Pourtant, lorsque Miraut eut bien gratté, qu’il eut la truffe tout à fait noire et la gueule pleine de terre, il s’ennuya de ces vaines poursuites et de ce travail inutile et, fatigué, regagna le bois.
Derrière un fagot l’abritant du vent, il découvrit la blouse et le tricot de son maître et, jugeant dans sa bonne petite jugeote de bête que, comme matelas, ça valait sans doute mieux que la terre humide, sans hésitation il se coucha en rond dessus et s’endormit du sommeil de l’innocence.
– Sacré petit voyou, s’écria Lisée en venant, au moment de partir, le retrouver dans cette position, il est déjà roublard comme père et mère. Attends, mon vieux, la patronne, elle t’en bâillera des blouses et des tricots pour te coucher dessus.
Et, tout attendri par cette évocation et aussi par cet acte d’intelligence, il embrassa son brave chien sur le crâne et l’emmena vers la maison.
Peu méfiant de son naturel, Miraut apprit bien vite à se défier de la patronne, qui ne manquait jamais, chaque fois qu’il se trouvait devant elle, de marquer cette rencontre, non point d’un caillou blanc comme pour les jours heureux, mais bien d’un coup de sabot dans son derrière de chien.
Ce fut pour lui un étonnement, car on ne l’avait jamais battu auparavant.
Il l’évitait le plus possible. Dès qu’il la voyait apparaître, divinité au balai, il ne manquait pas de guetter son regard et, s’il y reconnaissait le moindre éclair maléfique, le plus infime reflet douteux, il faisait de sages détours et se ménageait autant que possible des chemins de retraite. L’autre s’aperçut bien vite du manège dont il usait pour éviter toute rencontre et, comme elle n’avait point désarmé, elle chercha par ruse à tromper sa vigilance. Tout en n’ayant l’air de s’occuper que de son ménage, elle s’arrangeait pour se rapprocher de la bête, soit qu’elle jouât avec les chats, soit qu’elle dormît dans un coin et, sans rien dire, tout à coup, lui labourait traîtreusement les côtes à coups de sabots.

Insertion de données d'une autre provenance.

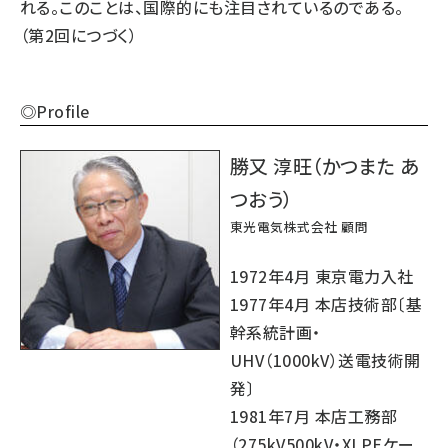
れる。このことは、国際的にも注目されているのである。
（第2回につづく）
◎Profile
勝又 淳旺（かつまた あ
つおう）
東光電気株式会社 顧問
1972年4月 東京電力入社
1977年4月 本店技術部〔基
幹系統計画・
UHV（1000kV）送電技術開
発〕
1981年7月 本店工務部
（275kV500kV・XLPEケー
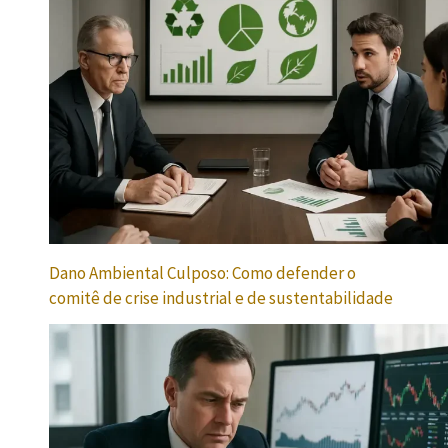
Dano Ambiental Culposo: Como defender o
comitê de crise industrial e de sustentabilidade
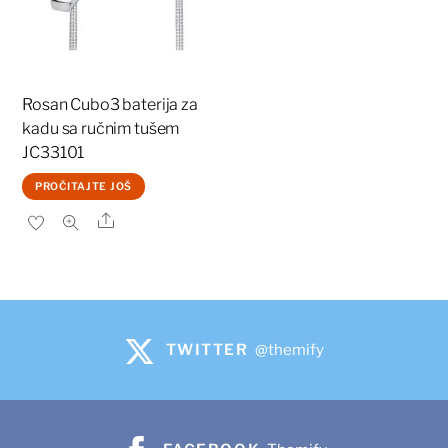
Rosan Cubo3 baterija za
kadu sa ručnim tušem
JC33101
PROČITAJTE JOŠ
Share
TWITTER
@themify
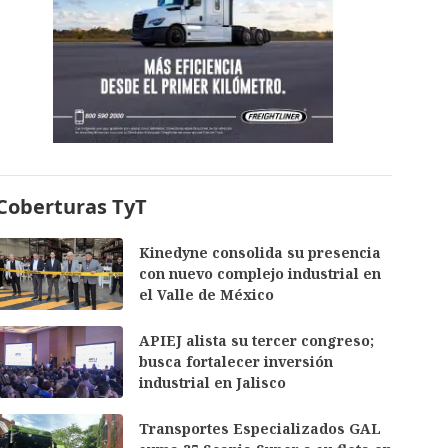
Coberturas TyT
Kinedyne consolida su presencia
con nuevo complejo industrial en
el Valle de México
APIEJ alista su tercer congreso;
busca fortalecer inversión
industrial en Jalisco
Transportes Especializados GAL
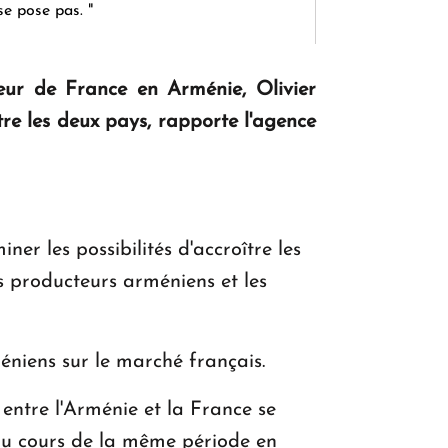
se pose pas. "
eur de France en Arménie, Olivier
KASA : 30 ans d'audace, de résilience et
e les deux pays, rapporte l'agence
d'avenir en Arménie
Le premier hôtel Hyatt Regency
d'Arménie ouvrira ses portes à Dilijan
er les possibilités d'accroître les
s producteurs arméniens et les
niens sur le marché français.
entre l'Arménie et la France se
u'au cours de la même période en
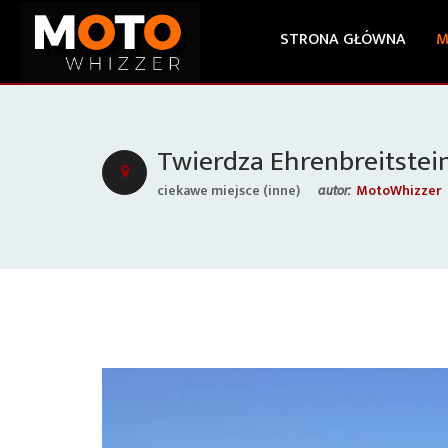
STRONA GŁÓWNA
M
Twierdza Ehrenbreitstei
ciekawe miejsce (inne)
MotoWhizzer
autor:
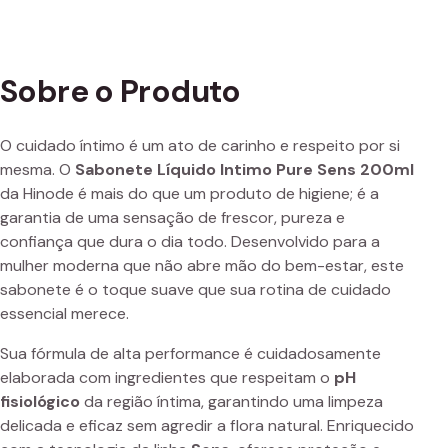
Sobre o Produto
O cuidado íntimo é um ato de carinho e respeito por si
mesma. O
Sabonete Líquido Intimo Pure Sens 200ml
da Hinode é mais do que um produto de higiene; é a
garantia de uma sensação de frescor, pureza e
confiança que dura o dia todo. Desenvolvido para a
mulher moderna que não abre mão do bem-estar, este
sabonete é o toque suave que sua rotina de cuidado
essencial merece.
Sua fórmula de alta performance é cuidadosamente
elaborada com ingredientes que respeitam o
pH
fisiológico
da região íntima, garantindo uma limpeza
delicada e eficaz sem agredir a flora natural. Enriquecido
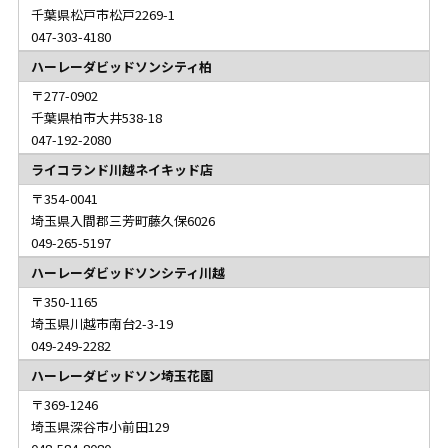
千葉県松戸市松戸2269-1
047-303-4180
ハーレーダビッドソンシティ柏
277-0902
千葉県柏市大井538-18
047-192-2080
ライコランド川越ネイキッド店
354-0041
埼玉県入間郡三芳町藤久保6026
049-265-5197
ハーレーダビッドソンシティ川越
350-1165
埼玉県川越市南台2-3-19
049-249-2282
ハーレーダビッドソン埼玉花園
369-1246
埼玉県深谷市小前田129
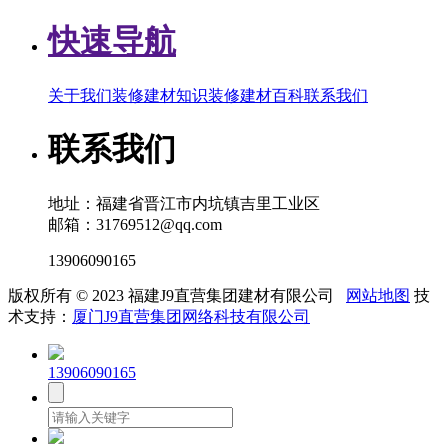
快速导航
关于我们
装修建材知识
装修建材百科
联系我们
联系我们
地址：福建省晋江市内坑镇吉里工业区
邮箱：31769512@qq.com
13906090165
版权所有 © 2023 福建J9直营集团建材有限公司
网站地图
技
术支持：
厦门J9直营集团网络科技有限公司
13906090165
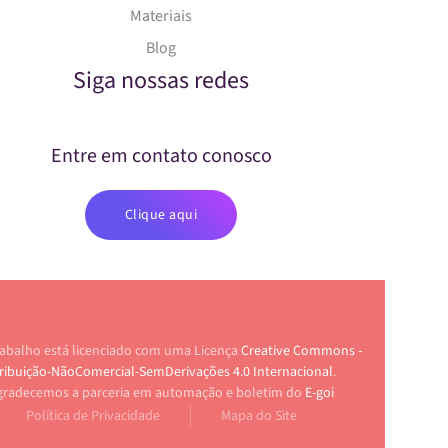
Materiais
Blog
Siga nossas redes
Entre em contato conosco
Clique aqui
rabalho está licenciado com uma Licença
Creative Commons -
ribuição-NãoComercial-SemDerivações 4.0 Internacional
.
gradecemos a parceria em automação e boletim do
E-goi
Política de Privacidade
Mapa do Site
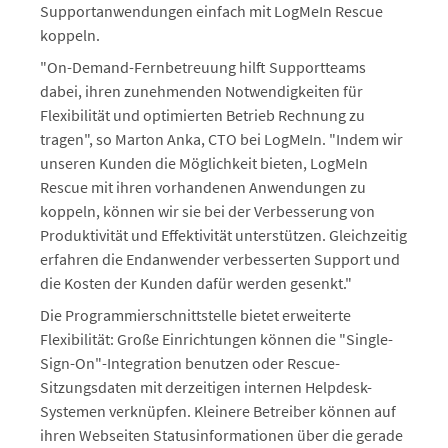
Supportanwendungen einfach mit LogMeIn Rescue
koppeln.
"On-Demand-Fernbetreuung hilft Supportteams
dabei, ihren zunehmenden Notwendigkeiten für
Flexibilität und optimierten Betrieb Rechnung zu
tragen", so Marton Anka, CTO bei LogMeIn. "Indem wir
unseren Kunden die Möglichkeit bieten, LogMeIn
Rescue mit ihren vorhandenen Anwendungen zu
koppeln, können wir sie bei der Verbesserung von
Produktivität und Effektivität unterstützen. Gleichzeitig
erfahren die Endanwender verbesserten Support und
die Kosten der Kunden dafür werden gesenkt."
Die Programmierschnittstelle bietet erweiterte
Flexibilität: Große Einrichtungen können die "Single-
Sign-On"-Integration benutzen oder Rescue-
Sitzungsdaten mit derzeitigen internen Helpdesk-
Systemen verknüpfen. Kleinere Betreiber können auf
ihren Webseiten Statusinformationen über die gerade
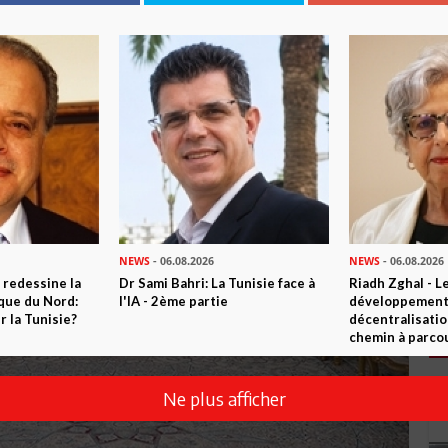
NEWS
- 06.08.2026
NEWS
- 06.08.2026
 redessine la
Dr Sami Bahri: La Tunisie face à
Riadh Zghal - L
ique du Nord:
l'IA - 2ème partie
développement:
 la Tunisie?
décentralisatio
chemin à parcou
Ne plus afficher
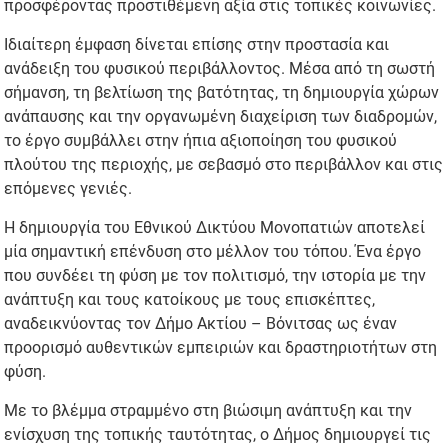
προσφέροντας προστιθέμενη αξία στις τοπικές κοινωνίες.
Ιδιαίτερη έμφαση δίνεται επίσης στην προστασία και
ανάδειξη του φυσικού περιβάλλοντος. Μέσα από τη σωστή
σήμανση, τη βελτίωση της βατότητας, τη δημιουργία χώρων
ανάπαυσης και την οργανωμένη διαχείριση των διαδρομών,
το έργο συμβάλλει στην ήπια αξιοποίηση του φυσικού
πλούτου της περιοχής, με σεβασμό στο περιβάλλον και στις
επόμενες γενιές.
Η δημιουργία του Εθνικού Δικτύου Μονοπατιών αποτελεί
μία σημαντική επένδυση στο μέλλον του τόπου. Ένα έργο
που συνδέει τη φύση με τον πολιτισμό, την ιστορία με την
ανάπτυξη και τους κατοίκους με τους επισκέπτες,
αναδεικνύοντας τον Δήμο Ακτίου – Βόνιτσας ως έναν
προορισμό αυθεντικών εμπειριών και δραστηριοτήτων στη
φύση.
Με το βλέμμα στραμμένο στη βιώσιμη ανάπτυξη και την
ενίσχυση της τοπικής ταυτότητας, ο Δήμος δημιουργεί τις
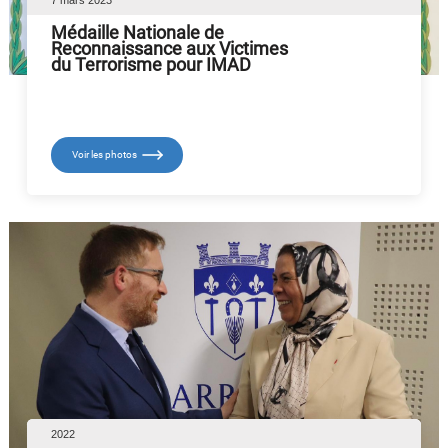
Médaille Nationale de
Reconnaissance aux Victimes
du Terrorisme pour IMAD
Voir les photos
2022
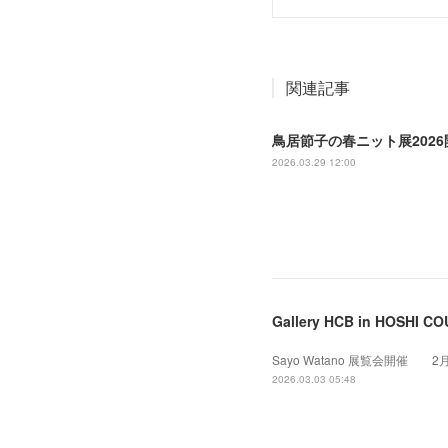
関連記事
鳥居節子の春ニット展202
2026.03.29 12:00
Gallery HCB in HOSHI CO
Sayo Watano 展覧会開催 2
2026.03.03 05:48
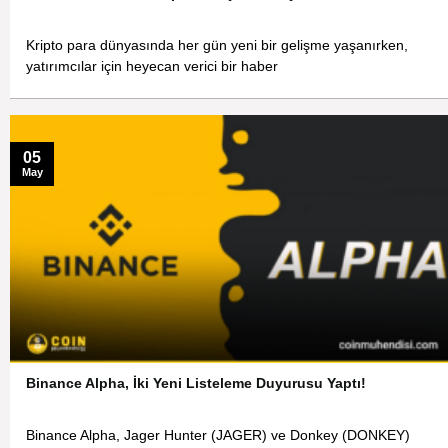
Kripto para dünyasında her gün yeni bir gelişme yaşanırken,
yatırımcılar için heyecan verici bir haber
05
May
Binance Alpha, İki Yeni Listeleme Duyurusu Yaptı!
Binance Alpha, Jager Hunter (JAGER) ve Donkey (DONKEY)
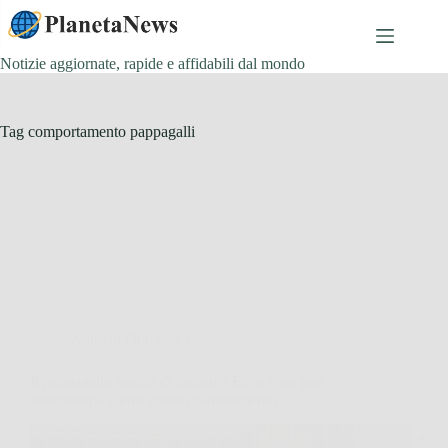
Salta
al
contenuto
Notizie aggiornate, rapide e affidabili dal mondo
Tag
comportamento pappagalli
Animali Domestici
Il pappagallo smette di cantare? Ecco cosa può
nascondersi dietro questo cambiamento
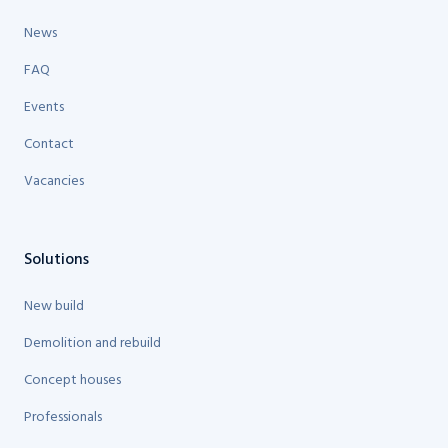
News
FAQ
Events
Contact
Vacancies
Solutions
New build
Demolition and rebuild
Concept houses
Professionals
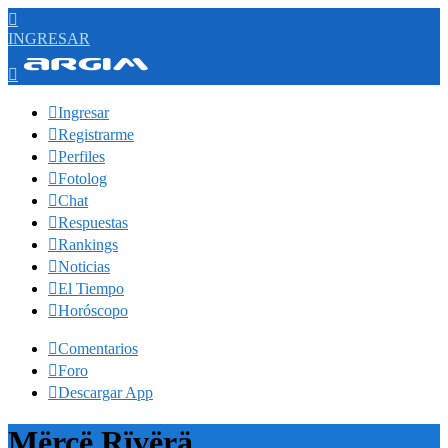

INGRESAR


Ingresar

Registrarme

Perfiles

Fotolog

Chat

Respuestas

Rankings

Noticias

El Tiempo

Horóscopo

Comentarios

Foro

Descargar App
Mërcë Rïvërä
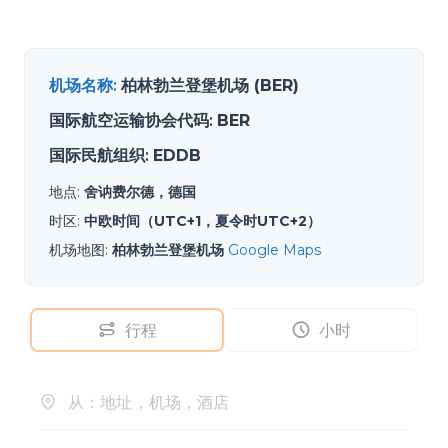
机场名称
:
柏林勃兰登堡机场 (BER)
国际航空运输协会代码
:
BER
国际民航组织
:
EDDB
地点
:
舍讷费尔德，德国
时区
:
中欧时间（UTC+1，夏令时UTC+2）
机场地图
:
柏林勃兰登堡机场
Google Maps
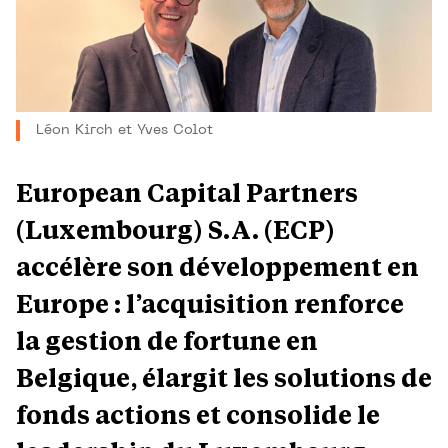
Léon Kirch et Yves Colot
European Capital Partners
(Luxembourg) S.A. (ECP)
accélère son développement en
Europe : l’acquisition renforce
la gestion de fortune en
Belgique, élargit les solutions de
fonds actions et consolide le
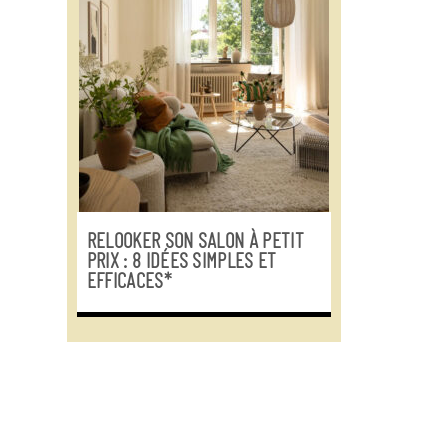
RELOOKER SON SALON À PETIT
PRIX : 8 IDÉES SIMPLES ET
EFFICACES*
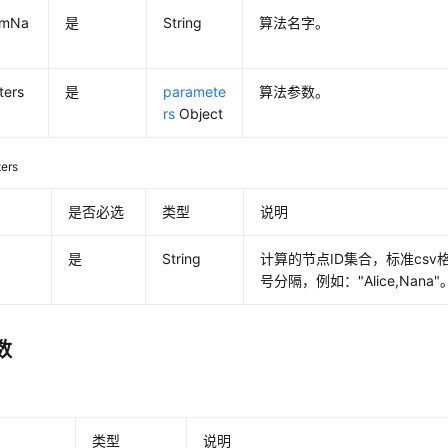
thmNa
是
String
算法名字。
ters
是
paramete
算法参数。
rs
Object
ers
是否必选
类型
说明
s
是
String
计算的节点ID集合，标准csv
号分隔，例如："Alice,Nana"
数
类型
说明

La Guélotte se montrait cependant plus circonspecte quand Lisée était à la maison et ne rossait alors le chien que lorsqu’elle avait trouvé un prétexte plausible de correction dont le moindre était que ce sale chameau se trouvait toujours dans ses jambes, ou qu’il emplissait de poil le canapé, ou encore qu’il lapait continuellement l’assiette des chats et leur prenait leur place sur le coussin, sous le poêle.
Cependant ces trois bonnes bêtes étaient loin de faire mauvais ménage. Très souvent, après s’être mordillés pour rire, poursuivis sous la table et sous le buffet, avoir sauté sur les chaises et le canapé en lançant des vrraou et des pfff... aussi inoffensifs que menaçants, après s’être griffé la peau et tiré la queue, ils s’endormaient fraternellement côte à côte, les deux minets sur le jeune chien, leurs petites têtes carrées sur la poitrine de Miraut, en bons amis qu’ils étaient.
Mique aimait autant Miraut que ses petits ; peut-être même l’aimait-elle mieux, car elle tolérait de celui-ci des jeux qu’elle n’admettait pas chez ses enfants.
Le chien s’amusait quelquefois à lui prendre les puces. C’était, jugeait-il, une grande faveur qu’il lui accordait.